Students Make a Splash at the All-Star Festivities
While there was work to be done leading up to All-Star Week, the hands-on nature of this course was all about the festivities. Students represented MLB at the Taco Bell All-Star Legends and Celebrity Softball Game, SiriusXM All-Star Futures Game, Gillette Home Run Derby, T-Mobile All-Star FanFest, The Color Run MLB All-Star 5k, the Target All-Star Concert presented by Budweiser and the All-Star Game itself.
Integrating the sustainability theme of our course even further, students utilized the Green Line transit system to travel to event venues during the week, but what they did at each event is what the course was all about. Sporting their All-Star Green Team hats, t-shirts and gloves, students grabbed their color-coded waste bags provided by MLB and went to work between innings through the aisles, helping fans recycle and manage their recyclable and compostable waste. It was great to see them get recognized with a well-deserved, stadium-wide round of applause during the fifth inning of each in-stadium event.

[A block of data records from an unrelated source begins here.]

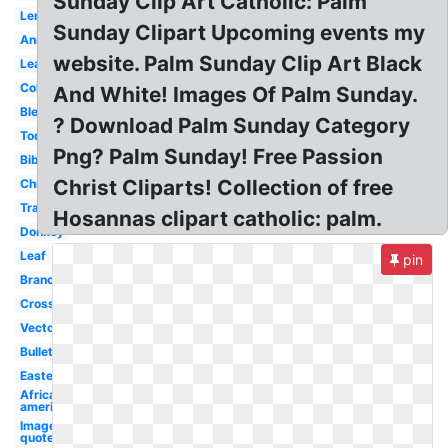
Sunday Clip Art Catholic: Palm
Lent
Sunday Clipart Upcoming events my
Animated
website. Palm Sunday Clip Art Black
Leafy
Coloring
And White! Images Of Palm Sunday.
Blessed
? Download Palm Sunday Category
Today
Png? Palm Sunday! Free Passion
Bible
Christ Cliparts! Collection of free
Child
Transparent
Hosannas clipart catholic: palm.
Donkey
Leaf
pin
Branch
Cross
Vector
Bulletin
Easter
African
american
Image
quote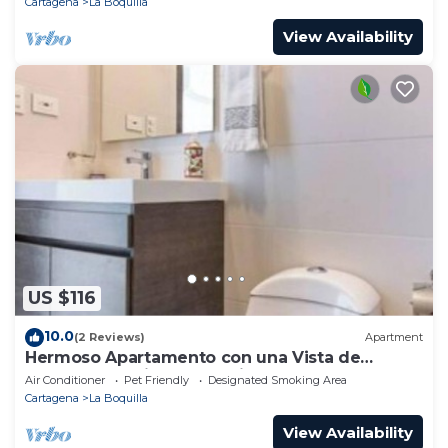
Cartagena
La Boquilla
View Availability
US $116
10.0
(2 Reviews)
Apartment
Hermoso Apartamento con una Vista de
Ensueño a 5 Minutos Caminando de la Playa
Air Conditioner
Pet Friendly
Designated Smoking Area
Cartagena
La Boquilla
View Availability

Earlier in the week at the Target All-Star Concert presented by Budweiser, half of the students had similar recycling responsibilities to keep TCF Bank Stadium clean while the other half had some fun before working The Color Run MLB All-Star 5k the next day. Students enjoyed the interactions and experiences they shared with fans and appreciated what their local sports team and Major League Baseball was doing for the environment. This hands-on experience was very important to our students and will set them apart from others entering the sports management industry.
Tips for Students Interested in Sports Management Careers
- Get involved. Check out any opportunity available from your school or one of the major sports teams in your area. Volunteer for charity sporting events, enroll in sports-related courses and reach out to your local sports teams for opportunities you may not have known about. With sports, it’s important to be proactive.
- Apply for internships and entry level jobs. Whether you apply to be on a facilities team, part of a local paper or local television network, there are so many opportunities to look for in markets with multiple professional and/or collegiate sports teams. Other opportunities can include Special Olympics, Coach Alliance or game day events.
- Start building your resume early. There are few career paths more competitive than the sports industry. Build a foundation for pursuing a sports management or marketing career and start early in your college career. Graduating students with little to no experience often have trouble in the job market when competing against students who have been involved from day one.